Arizona State University is working diligently and respectfully to improve its care for and repatriation of Native American human remains and cultural items, under the Native American Graves Protection and Repatriation Act (NAGPRA).

These ancestors and belongings were brought to ASU through federal actions, such as road construction, and in support of the university’s development and educational mission. ASU works closely with federal and state agencies that also have the duty and responsibility to fulfill the mandates of NAGPRA.

“Our number one priority at the repository is living up to our NAGPRA responsibilities. We have taken concrete steps to increase our capacity for this work by substantially increasing our staff through both internal and external funds,” said Christopher Caseldine, who in 2021 became the curator of collections for the Center for Archaeology and Society Repository, part of ASU’s School of Human Evolution and Social Change.

“We are the caretakers of Native American ancestors and their belongings until they go home. Our work is guided by frequent and transparent consultation with Native American tribal representatives,” he said. “For us, consultation is a relationship built on trust.”

 Under Caseldine’s management, the repository:

  • Increased staffing to six full-time employees, three part-time graduate student NAGPRA associate positions and 11 student worker positions. Over 50 student interns have assisted with NAGPRA-relevant archaeological collection inventories. There are plans in the works for further expansion.
  • Obtained more than $500,000 from internal and federal sources for additional employees to help support the effort, and expanded the use of ASU funds.
  • Created a handbook in late 2021 to carefully and respectfully guide the university’s compliance with NAGPRA.
  • Created a first-in-the-nation undergraduate NAGPRA learning track to provide training for students to learn how to lead repatriation projects.
  • Created a first-in-the-nation museum studies MA program focusing explicitly on NAGPRA management that will soon begin accepting students.

ASU recognizes that it is responsible for the Native American ancestors and cultural items cared for by the repository. All three state universities are required to abide by the Arizona Board of Regents Tribal Consultation Policy (1-118), in which consultation with tribes on NAGPRA is explicitly stated.
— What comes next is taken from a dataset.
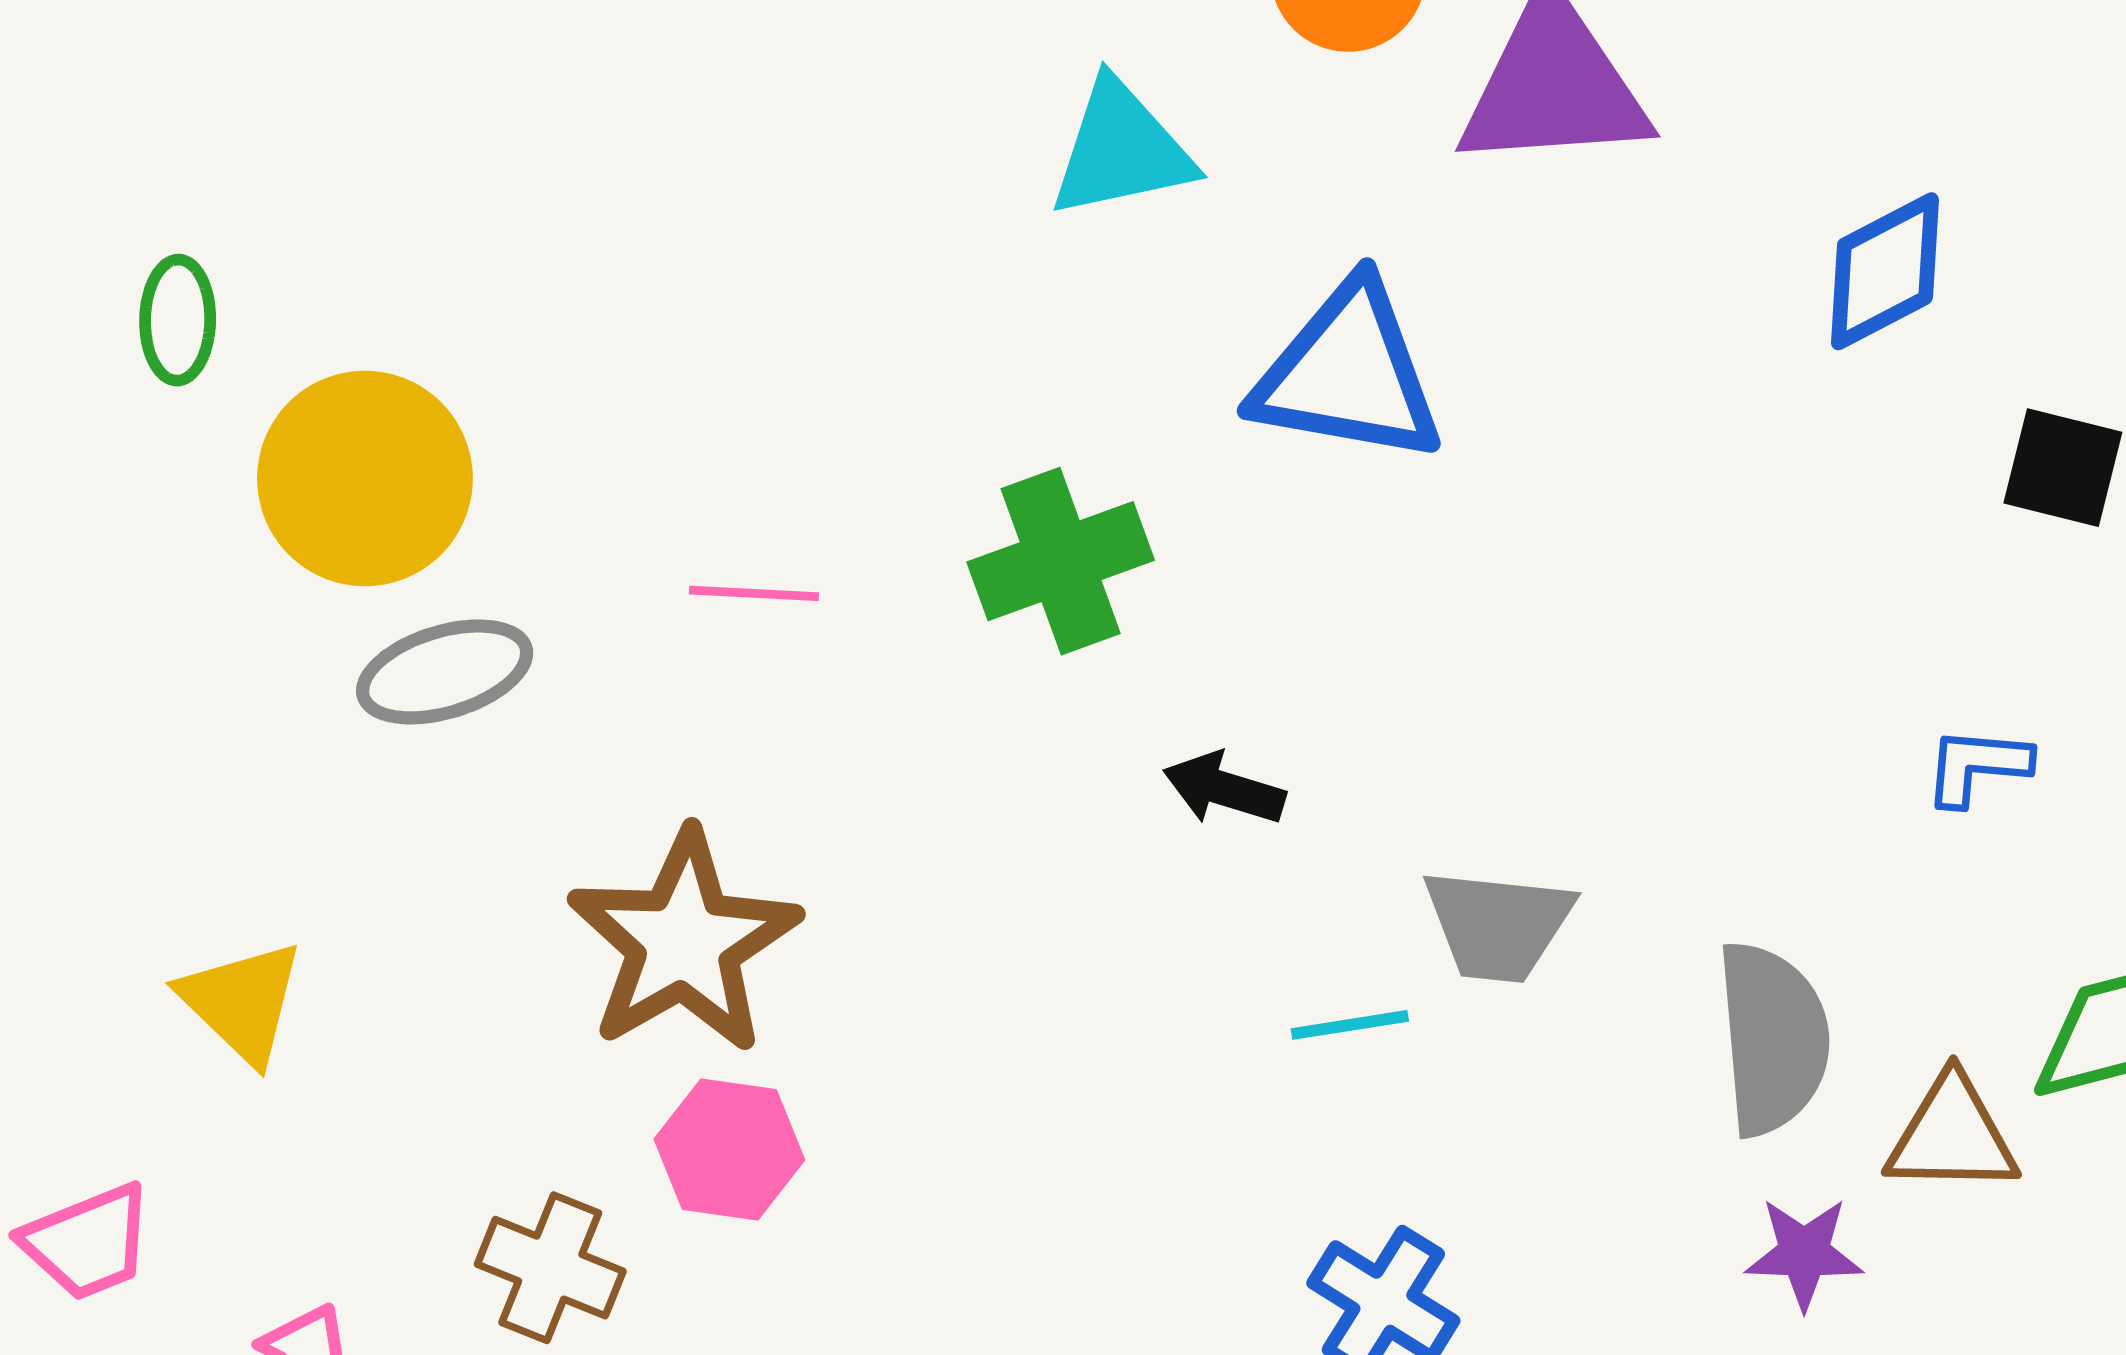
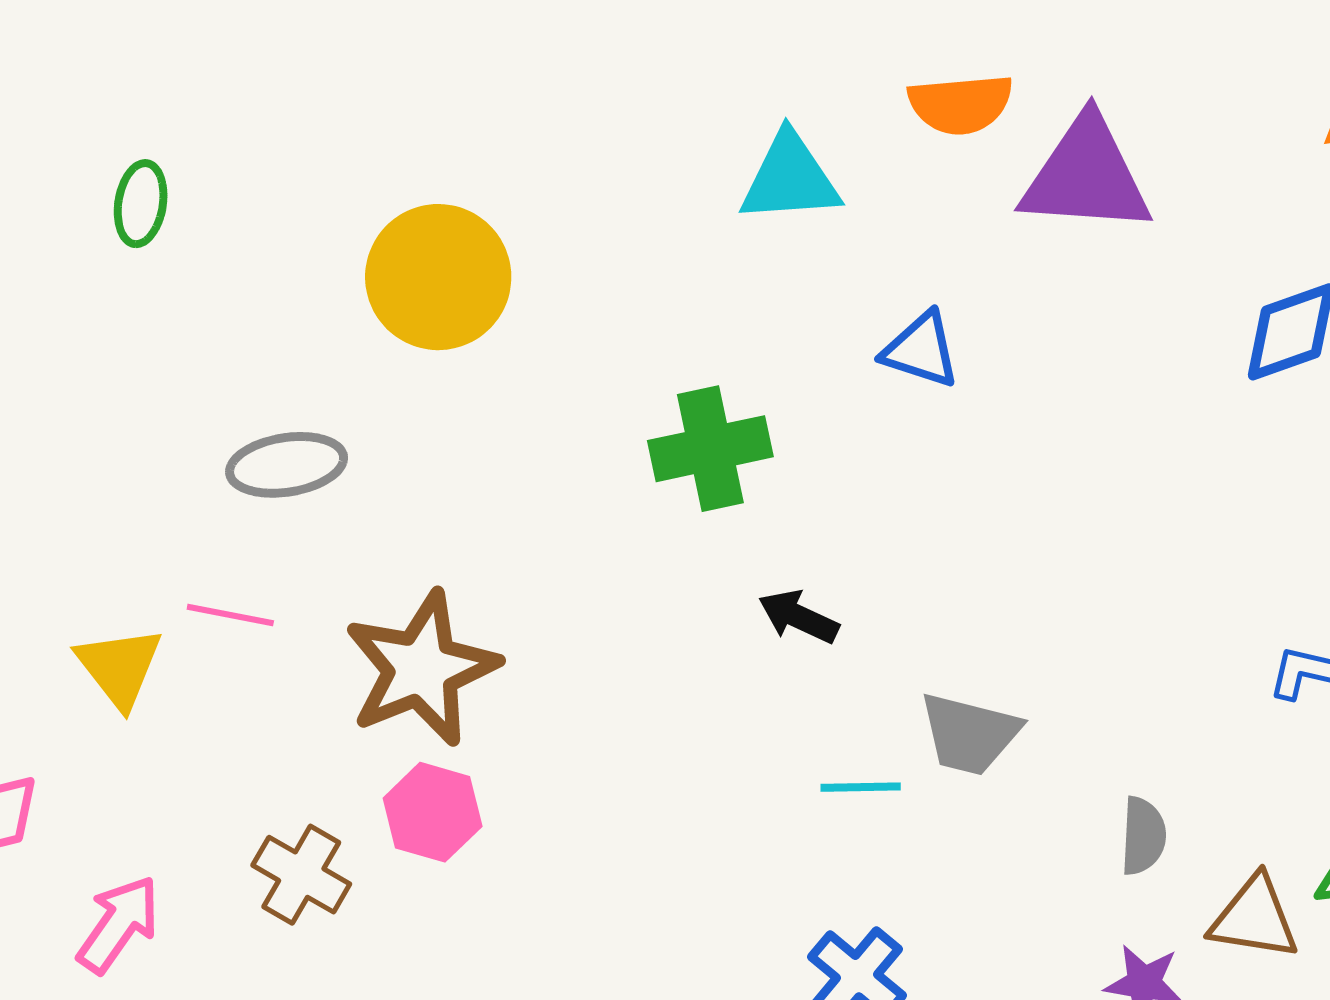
blue triangle: (1348, 374) -> (921, 350), size x0.6
yellow circle: (365, 478) -> (438, 277), moved
pink line: (754, 593) -> (230, 615), moved
gray semicircle: (1773, 1038) -> (1143, 836), size x0.6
Additionally, the repository follows the guidance and oversight of federal agencies, such as the Bureau of Indian Affairs and U.S. Forest Service, for ancestors and cultural items under their legal control.

The university fields occasional requests for interviews on NAGPRA but typically declines comment at the request of Tribal Historic Preservation Offices (THPO), which represent federally recognized tribes.

“We view NAGPRA consultations as a private matter between consulting entities and tribes,” said Barnaby V. Lewis, the Tribal Historic Preservation Officer for the Gila River Indian Community. “We do not call attention to repatriation efforts. We maintain an honorable process in bringing ancestors home with dignity and respect.”

“We consider repatriation a sensitive matter, so we do not discuss it with the media or any outside entity,” said Shane Anton, the Tribal Historic Preservation Officer for the Salt River Pima-Maricopa Indian Community. “We are working closely and cooperatively with ASU on this to make sure it is done correctly and respectfully.”

The limited comments to the media do not mean that action isn’t being taken, said Jacob Moore, ASU’s vice president and special advisor to the president for American Indian affairs.

“The fact that NAGPRA is necessary speaks to the injustice related to having our ancestors in repositories in the first place,” he said. “Our cultural resource partners are not interested in a public re-examination of how we got here. Our cultural resource partners just want the work done and ancestors returned home.”

“Nationally, some higher education institutions and museums remain disengaged and unsupportive of the repatriation process. That is not ASU,” Moore added. “We are fully engaged and supportive of the repatriation process and are respectfully fulfilling the tenets of NAGPRA.”